Mayer Medizintechnik GmbH im Überblick

Die Mayer Medizintechnik GmbH ist ein innovatives Unternehmen mit Sitz in Tuttlingen, Baden-Württemberg, das sich auf die Entwicklung und Herstellung von chirurgischen Instrumenten und medizintechnischen Produkten spezialisiert hat. Gegründet wurde das Unternehmen mit dem Ziel, hochqualitative Produkte für die Medizinbranche zu liefern. Aufgrund der traditionellen Bedeutung Tuttlingens als Zentrum der chirurgischen Instrumentenfertigung ist Mayer Medizintechnik Teil eines Netzwerks, das über 400 Unternehmen umfasst und rund 40 Prozent des weltweiten Marktanteils für chirurgische Instrumente abdeckt. Durch diese enge Verknüpfung mit anderen führenden Herstellern und Zulieferern in der Region kann Mayer Medizintechnik auf eine breite Palette an Ressourcen und Fachwissen zurückgreifen, was die Wettbewerbsfähigkeit und Innovationskraft des Unternehmens stärkt.

Leistungen und Produkte

Mayer Medizintechnik bietet ein umfangreiches Portfolio an chirurgischen Instrumenten, Implantaten und medizintechnischem Zubehör, das speziell für klinische Anwendungen entwickelt wird. Zu den Hauptproduktbereichen gehören:

  • Chirurgische Instrumente: Dazu zählen klassische und spezialisierte Instrumente für verschiedene chirurgische Disziplinen wie Abdominal- und orthopädische Chirurgie.
  • Implantate: Hochwertige Implantate, die in der rekonstruktiven Chirurgie und Traumatologie eingesetzt werden.
  • Medizintechnisches Zubehör: Zubehörprodukte für die Unterstützung von Chirurgen und medizinischem Fachpersonal bei Eingriffen.
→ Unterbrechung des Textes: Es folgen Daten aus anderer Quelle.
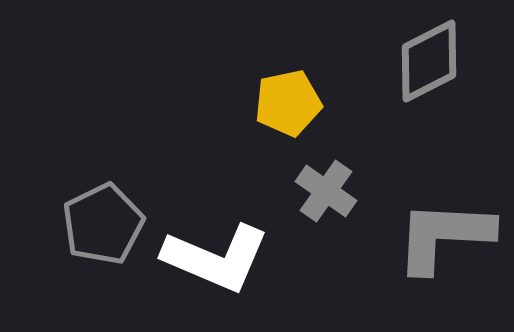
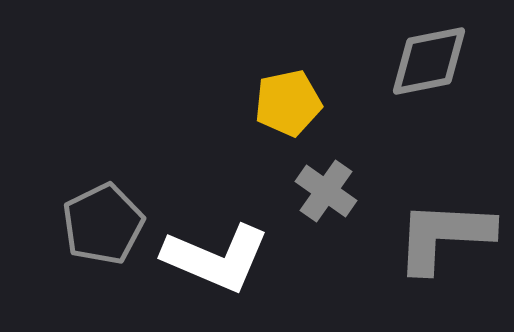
gray diamond: rotated 16 degrees clockwise
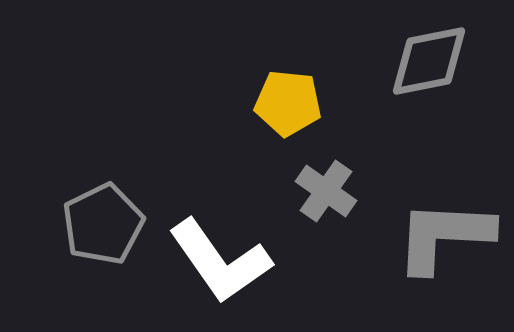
yellow pentagon: rotated 18 degrees clockwise
white L-shape: moved 4 px right, 3 px down; rotated 32 degrees clockwise
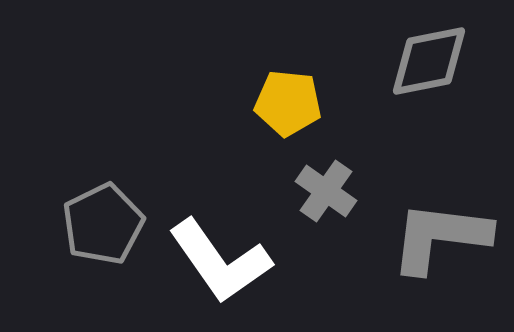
gray L-shape: moved 4 px left, 1 px down; rotated 4 degrees clockwise
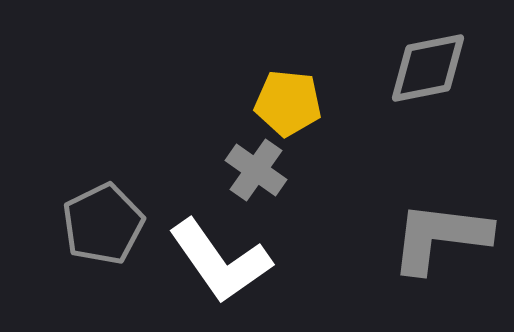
gray diamond: moved 1 px left, 7 px down
gray cross: moved 70 px left, 21 px up
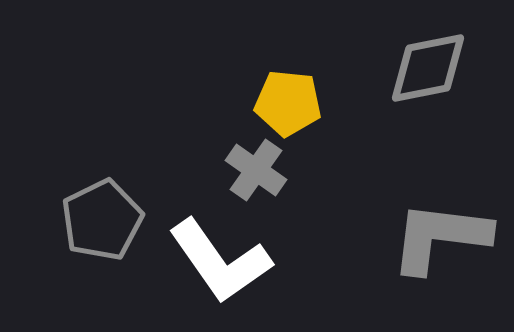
gray pentagon: moved 1 px left, 4 px up
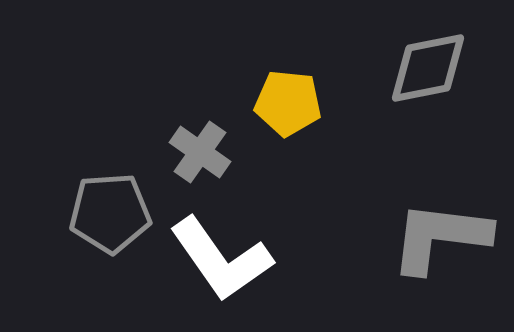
gray cross: moved 56 px left, 18 px up
gray pentagon: moved 8 px right, 7 px up; rotated 22 degrees clockwise
white L-shape: moved 1 px right, 2 px up
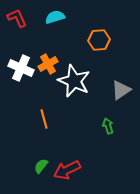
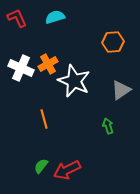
orange hexagon: moved 14 px right, 2 px down
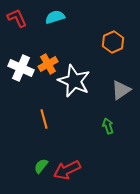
orange hexagon: rotated 20 degrees counterclockwise
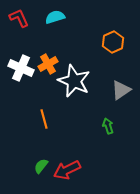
red L-shape: moved 2 px right
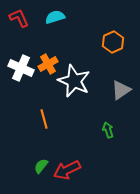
green arrow: moved 4 px down
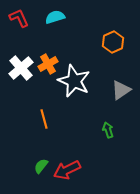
white cross: rotated 25 degrees clockwise
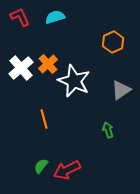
red L-shape: moved 1 px right, 1 px up
orange cross: rotated 12 degrees counterclockwise
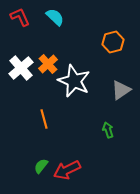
cyan semicircle: rotated 60 degrees clockwise
orange hexagon: rotated 10 degrees clockwise
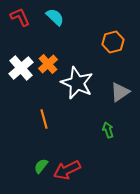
white star: moved 3 px right, 2 px down
gray triangle: moved 1 px left, 2 px down
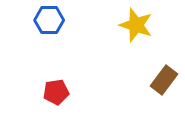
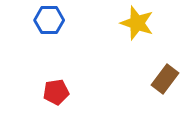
yellow star: moved 1 px right, 2 px up
brown rectangle: moved 1 px right, 1 px up
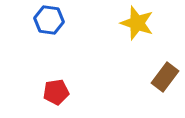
blue hexagon: rotated 8 degrees clockwise
brown rectangle: moved 2 px up
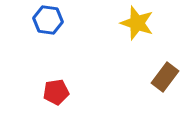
blue hexagon: moved 1 px left
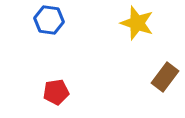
blue hexagon: moved 1 px right
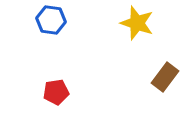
blue hexagon: moved 2 px right
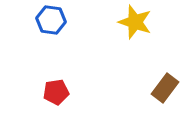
yellow star: moved 2 px left, 1 px up
brown rectangle: moved 11 px down
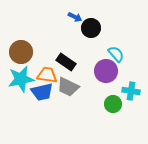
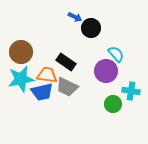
gray trapezoid: moved 1 px left
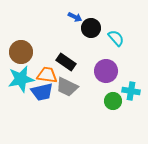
cyan semicircle: moved 16 px up
green circle: moved 3 px up
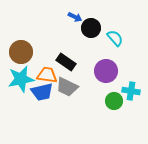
cyan semicircle: moved 1 px left
green circle: moved 1 px right
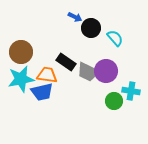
gray trapezoid: moved 21 px right, 15 px up
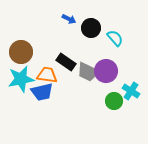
blue arrow: moved 6 px left, 2 px down
cyan cross: rotated 24 degrees clockwise
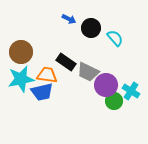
purple circle: moved 14 px down
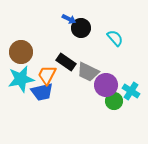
black circle: moved 10 px left
orange trapezoid: rotated 70 degrees counterclockwise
Das Unternehmen beliefert eine Vielzahl von Kunden, darunter Krankenhäuser, Chirurgiehändler und OEM-Kunden im In- und Ausland. Ein wesentlicher Aspekt ist das Engagement in Forschung und Entwicklung, um innovative Lösungen im Bereich der Medizintechnik anzubieten. Die Produkte von Mayer Medizintechnik entsprechen höchsten qualitativen Standards und sind nach internationalen Normen und Vorschriften, wie etwa ISO 13485, zertifiziert. Dies gewährleistet die Sicherheit und Zuverlässigkeit der Produkte und schafft Vertrauen bei den Anwendern.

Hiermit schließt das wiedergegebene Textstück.